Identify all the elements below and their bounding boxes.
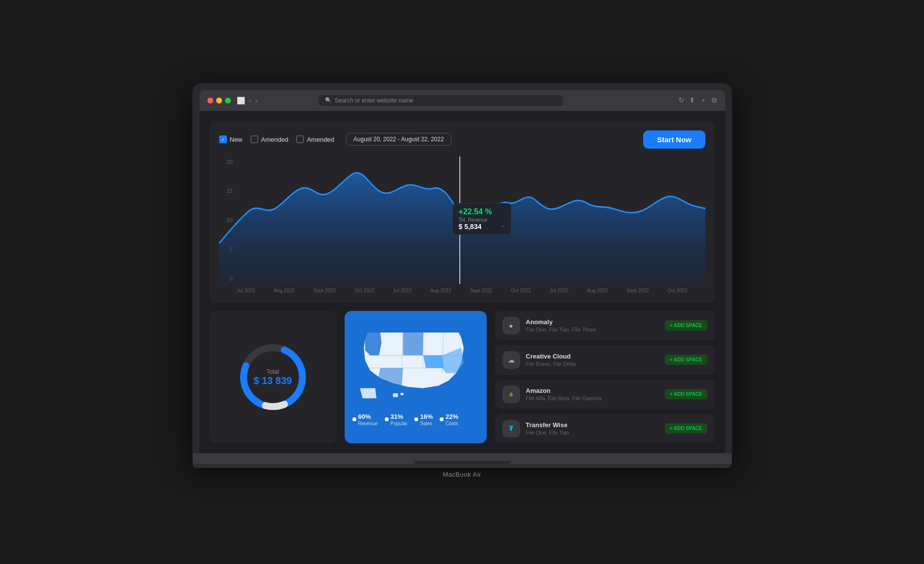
donut-container: Total $ 13 839 <box>234 338 312 416</box>
search-icon: 🔍 <box>325 97 332 103</box>
chart-panel: New Amended Amended August 20, 2022 - Au… <box>209 121 715 303</box>
list-panel: ● Anomaly File One, File Two, File Three… <box>495 311 715 443</box>
list-item-anomaly: ● Anomaly File One, File Two, File Three… <box>495 311 715 340</box>
legend-percent-revenue: 60% <box>358 413 378 420</box>
list-item-creative-cloud: ☁ Creative Cloud File Bravo, File Delta … <box>495 345 715 375</box>
svg-rect-11 <box>400 392 403 395</box>
browser-nav: ⬜ ‹ › <box>237 97 257 104</box>
x-label-2: Sept 2022 <box>313 288 336 293</box>
new-tab-icon[interactable]: ＋ <box>700 96 707 105</box>
chart-wrapper: 20 15 10 5 0 <box>219 156 705 284</box>
legend-name-sales: Sales <box>420 421 433 426</box>
share-icon[interactable]: ⬆ <box>689 96 695 105</box>
back-icon[interactable]: ‹ <box>249 97 251 104</box>
close-button[interactable] <box>207 98 213 103</box>
legend-sales: 16% Sales <box>414 413 433 426</box>
donut-panel: Total $ 13 839 <box>209 311 337 443</box>
donut-total-label: Total <box>254 368 292 375</box>
tooltip-percent: +22.54 % <box>459 207 505 216</box>
maximize-button[interactable] <box>225 98 231 103</box>
donut-center-text: Total $ 13 839 <box>254 368 292 386</box>
chart-header: New Amended Amended August 20, 2022 - Au… <box>219 130 705 149</box>
legend-name-revenue: Revenue <box>358 421 378 426</box>
creative-cloud-add-space-button[interactable]: + ADD SPACE <box>665 355 707 365</box>
legend-dot-revenue <box>352 417 356 421</box>
x-label-1: Aug 2022 <box>274 288 295 293</box>
x-label-11: Oct 2022 <box>668 288 688 293</box>
transferwise-files: File One, File Two <box>526 430 659 436</box>
transferwise-add-space-button[interactable]: + ADD SPACE <box>665 423 707 434</box>
anomaly-add-space-button[interactable]: + ADD SPACE <box>665 320 707 331</box>
checkbox-new[interactable] <box>219 135 227 143</box>
amazon-files: File Alfa, File Beta, File Gamma <box>526 395 659 401</box>
minimize-button[interactable] <box>216 98 222 103</box>
filter-amended-2[interactable]: Amended <box>296 135 334 143</box>
x-label-3: Oct 2022 <box>354 288 375 293</box>
amazon-name: Amazon <box>526 387 659 394</box>
x-axis: Jul 2022 Aug 2022 Sept 2022 Oct 2022 Jul… <box>219 284 705 293</box>
sidebar-toggle-icon[interactable]: ⬜ <box>237 97 245 104</box>
filter-new[interactable]: New <box>219 135 243 143</box>
anomaly-files: File One, File Two, File Three <box>526 327 659 333</box>
creative-cloud-files: File Bravo, File Delta <box>526 361 659 367</box>
address-bar-text: Search or enter website name <box>335 97 413 104</box>
x-label-0: Jul 2022 <box>237 288 255 293</box>
legend-dot-costs <box>440 417 444 421</box>
list-item-amazon: a Amazon File Alfa, File Beta, File Gamm… <box>495 380 715 409</box>
address-bar[interactable]: 🔍 Search or enter website name <box>318 95 563 106</box>
legend-percent-popular: 31% <box>391 413 407 420</box>
creative-cloud-icon: ☁ <box>502 351 520 369</box>
anomaly-icon: ● <box>502 317 520 334</box>
filter-amended-2-label: Amended <box>307 136 334 143</box>
x-label-6: Sept 2022 <box>470 288 493 293</box>
legend-dot-sales <box>414 417 418 421</box>
browser-titlebar: ⬜ ‹ › 🔍 Search or enter website name ↻ ⬆… <box>207 95 717 111</box>
map-legend: 60% Revenue 31% Popular <box>352 413 479 426</box>
legend-revenue: 60% Revenue <box>352 413 378 426</box>
macbook-label: MacBook Air <box>193 468 732 481</box>
transferwise-name: Transfer Wise <box>526 421 659 429</box>
tabs-icon[interactable]: ⧉ <box>712 96 717 105</box>
laptop-outer: ⬜ ‹ › 🔍 Search or enter website name ↻ ⬆… <box>193 83 732 481</box>
legend-name-popular: Popular <box>391 421 407 426</box>
amazon-text: Amazon File Alfa, File Beta, File Gamma <box>526 387 659 401</box>
laptop-base <box>193 453 732 464</box>
start-now-button[interactable]: Start Now <box>643 130 705 149</box>
donut-value: $ 13 839 <box>254 375 292 386</box>
list-item-transferwise: ₮ Transfer Wise File One, File Two + ADD… <box>495 414 715 443</box>
date-range-button[interactable]: August 20, 2022 - August 22, 2022 <box>346 133 451 146</box>
x-label-8: Jul 2022 <box>549 288 568 293</box>
creative-cloud-text: Creative Cloud File Bravo, File Delta <box>526 353 659 367</box>
chart-tooltip: +22.54 % Tot. Revenue $ 5,834 + <box>452 203 511 235</box>
legend-name-costs: Costs <box>446 421 458 426</box>
legend-popular: 31% Popular <box>385 413 407 426</box>
bottom-panels: Total $ 13 839 <box>209 311 715 443</box>
checkbox-amended-1[interactable] <box>250 135 258 143</box>
legend-percent-costs: 22% <box>446 413 458 420</box>
filter-new-label: New <box>230 136 243 143</box>
x-label-9: Aug 2022 <box>587 288 608 293</box>
anomaly-name: Anomaly <box>526 318 659 326</box>
forward-icon[interactable]: › <box>255 97 257 104</box>
amazon-add-space-button[interactable]: + ADD SPACE <box>665 389 707 399</box>
legend-percent-sales: 16% <box>420 413 433 420</box>
x-label-10: Sept 2022 <box>626 288 649 293</box>
x-label-5: Aug 2022 <box>430 288 451 293</box>
filter-amended-1[interactable]: Amended <box>250 135 289 143</box>
map-panel: 60% Revenue 31% Popular <box>345 311 487 443</box>
anomaly-text: Anomaly File One, File Two, File Three <box>526 318 659 333</box>
us-map-svg <box>352 319 479 407</box>
transferwise-text: Transfer Wise File One, File Two <box>526 421 659 436</box>
transferwise-icon: ₮ <box>502 420 520 437</box>
creative-cloud-name: Creative Cloud <box>526 353 659 360</box>
x-label-4: Jul 2022 <box>393 288 412 293</box>
refresh-icon[interactable]: ↻ <box>678 96 684 105</box>
x-label-7: Oct 2022 <box>511 288 531 293</box>
tooltip-revenue-label: Tot. Revenue <box>459 217 505 223</box>
traffic-lights <box>207 98 231 103</box>
legend-costs: 22% Costs <box>440 413 458 426</box>
laptop-bottom-bar <box>193 464 732 468</box>
checkbox-amended-2[interactable] <box>296 135 304 143</box>
tooltip-plus: + <box>501 223 504 230</box>
filter-amended-1-label: Amended <box>261 136 289 143</box>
---------------
## [Problem]
Search the records for the word "percent" and return every line that holds it.

## [Solution for this task]
legend-percent-revenue: 60% <box>358 413 378 420</box>
tooltip-percent: +22.54 % <box>459 207 505 216</box>
legend-percent-popular: 31% <box>391 413 407 420</box>
legend-percent-costs: 22% <box>446 413 458 420</box>
legend-percent-sales: 16% <box>420 413 433 420</box>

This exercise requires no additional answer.